[Saved entries]
________________________________________
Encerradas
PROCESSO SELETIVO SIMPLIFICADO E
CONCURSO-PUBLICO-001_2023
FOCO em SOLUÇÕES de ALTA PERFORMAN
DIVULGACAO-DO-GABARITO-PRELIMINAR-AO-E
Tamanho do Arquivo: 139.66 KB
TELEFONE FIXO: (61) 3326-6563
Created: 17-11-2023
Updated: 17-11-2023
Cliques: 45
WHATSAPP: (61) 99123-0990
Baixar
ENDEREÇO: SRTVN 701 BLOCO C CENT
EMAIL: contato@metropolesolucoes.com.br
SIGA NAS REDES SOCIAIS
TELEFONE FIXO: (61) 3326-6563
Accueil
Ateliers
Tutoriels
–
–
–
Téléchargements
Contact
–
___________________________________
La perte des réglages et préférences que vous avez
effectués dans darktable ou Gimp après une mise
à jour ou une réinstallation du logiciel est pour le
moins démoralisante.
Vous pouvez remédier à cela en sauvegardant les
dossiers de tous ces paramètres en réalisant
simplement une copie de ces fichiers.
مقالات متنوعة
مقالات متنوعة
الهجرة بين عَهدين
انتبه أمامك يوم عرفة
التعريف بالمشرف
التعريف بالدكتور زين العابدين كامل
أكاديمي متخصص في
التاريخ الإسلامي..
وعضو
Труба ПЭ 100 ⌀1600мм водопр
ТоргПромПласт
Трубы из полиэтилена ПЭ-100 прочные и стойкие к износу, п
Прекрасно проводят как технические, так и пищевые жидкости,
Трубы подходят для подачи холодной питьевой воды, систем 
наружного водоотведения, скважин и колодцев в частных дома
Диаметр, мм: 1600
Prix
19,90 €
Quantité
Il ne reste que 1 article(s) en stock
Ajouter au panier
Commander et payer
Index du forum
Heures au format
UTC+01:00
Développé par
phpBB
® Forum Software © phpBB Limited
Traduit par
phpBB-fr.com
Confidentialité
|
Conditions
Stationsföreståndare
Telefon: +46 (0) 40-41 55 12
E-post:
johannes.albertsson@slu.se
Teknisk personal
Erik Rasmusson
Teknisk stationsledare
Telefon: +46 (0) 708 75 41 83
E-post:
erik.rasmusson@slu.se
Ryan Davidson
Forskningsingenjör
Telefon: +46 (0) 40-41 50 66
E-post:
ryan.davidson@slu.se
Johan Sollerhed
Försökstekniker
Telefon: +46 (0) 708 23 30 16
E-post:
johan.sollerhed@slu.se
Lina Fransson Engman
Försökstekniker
________________________________________
> _Task directions_:
Transcribe every record above word for word.

> _Reply to the exercise_:
Encerradas
PROCESSO SELETIVO SIMPLIFICADO E
CONCURSO-PUBLICO-001_2023
FOCO em SOLUÇÕES de ALTA PERFORMAN
DIVULGACAO-DO-GABARITO-PRELIMINAR-AO-E
Tamanho do Arquivo: 139.66 KB
TELEFONE FIXO: (61) 3326-6563
Created: 17-11-2023
Updated: 17-11-2023
Cliques: 45
WHATSAPP: (61) 99123-0990
Baixar
ENDEREÇO: SRTVN 701 BLOCO C CENT
EMAIL: contato@metropolesolucoes.com.br
SIGA NAS REDES SOCIAIS
TELEFONE FIXO: (61) 3326-6563
Accueil
Ateliers
Tutoriels
–
–
–
Téléchargements
Contact
–
___________________________________
La perte des réglages et préférences que vous avez
effectués dans darktable ou Gimp après une mise
à jour ou une réinstallation du logiciel est pour le
moins démoralisante.
Vous pouvez remédier à cela en sauvegardant les
dossiers de tous ces paramètres en réalisant
simplement une copie de ces fichiers.
مقالات متنوعة
مقالات متنوعة
الهجرة بين عَهدين
انتبه أمامك يوم عرفة
التعريف بالمشرف
التعريف بالدكتور زين العابدين كامل
أكاديمي متخصص في
التاريخ الإسلامي..
وعضو
Труба ПЭ 100 ⌀1600мм водопр
ТоргПромПласт
Трубы из полиэтилена ПЭ-100 прочные и стойкие к износу, п
Прекрасно проводят как технические, так и пищевые жидкости,
Трубы подходят для подачи холодной питьевой воды, систем 
наружного водоотведения, скважин и колодцев в частных дома
Диаметр, мм: 1600
Prix
19,90 €
Quantité
Il ne reste que 1 article(s) en stock
Ajouter au panier
Commander et payer
Index du forum
Heures au format
UTC+01:00
Développé par
phpBB
® Forum Software © phpBB Limited
Traduit par
phpBB-fr.com
Confidentialité
|
Conditions
Stationsföreståndare
Telefon: +46 (0) 40-41 55 12
E-post:
johannes.albertsson@slu.se
Teknisk personal
Erik Rasmusson
Teknisk stationsledare
Telefon: +46 (0) 708 75 41 83
E-post:
erik.rasmusson@slu.se
Ryan Davidson
Forskningsingenjör
Telefon: +46 (0) 40-41 50 66
E-post:
ryan.davidson@slu.se
Johan Sollerhed
Försökstekniker
Telefon: +46 (0) 708 23 30 16
E-post:
johan.sollerhed@slu.se
Lina Fransson Engman
Försökstekniker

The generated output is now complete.